The Red Sox and the Bullpen Market
|12.07.09 at 5:14 am ET|
INDIANAPOLIS — The Sox have a couple of openings in their bullpen with the departures of Billy Wagner and Takashi Saito. The defections of the two veterans leave the Sox with a need to fill out a couple of bullpen spots, rounding out a group that (barring a trade) currently includes Jonathan Papelbon, Daniel Bard, Hideki Okajima, Ramon Ramirez and Manny Delcarmen.
The Sox will explore the elite relievers on the market. This year, Mike Gonzalez (80 games, 2.42 ERA, 10.9 strikeouts per nine innings) and Rafael Soriano (77 games, 2.97 ERA, 12.1 strikeouts per nine innings) both fit that bill.

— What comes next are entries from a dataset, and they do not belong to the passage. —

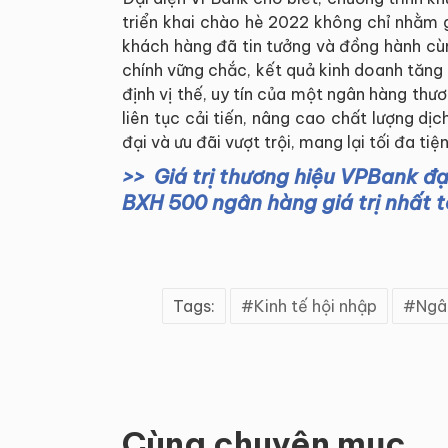
triển khai chào hè 2022 không chỉ nhằm g
khách hàng đã tin tưởng và đồng hành cùn
chính vững chắc, kết quả kinh doanh tăn
định vị thế, uy tín của một ngân hàng thư
liên tục cải tiến, nâng cao chất lượng dị
đại và ưu đãi vượt trội, mang lại tối đa ti
Giá trị thương hiệu VPBank đ
BXH 500 ngân hàng giá trị nhất 
Tags:
Kinh tế hội nhập
Ngâ
Cùng chuyên mục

However, both will require multi-year contracts as well as the sacrifice of a draft pick, since both Type A free agents were offered salary arbitration. And history suggests that it would be unlikely for the Sox to pay such a price.
Only once during the seven-year administration of GM Theo Epstein have the Sox sacrificed a draft pick or given a contract of more than two guaranteed years to a reliever. Both cases occurred with the signing of Keith Foulke to a three-year deal after the 2003 season.
Unless the Sox trade closer Jonathan Papelbon, thus creating a need for a closer (and there have been no indications that the team will do this), it is difficult to envision Boston making such a sacrifice for a reliever ‘ especially since the Sox are mindful of the year-to-year inconsistencies of performers out of the bullpen.
It is also worth noting that the Sox — who have already coughed up one draft pick in order to sign Marco Scutaro, but gained two back when Billy Wagner signed with the Braves — have only sacrificed multiple draft picks in one offseason. That came after the 2004 season, when the team lost two picks for signing Edgar Renteria and David Wells, but enjoyed a net gain of four draft picks by receiving two selections each for Pedro Martinez, Derek Lowe and Orlando Cabrera.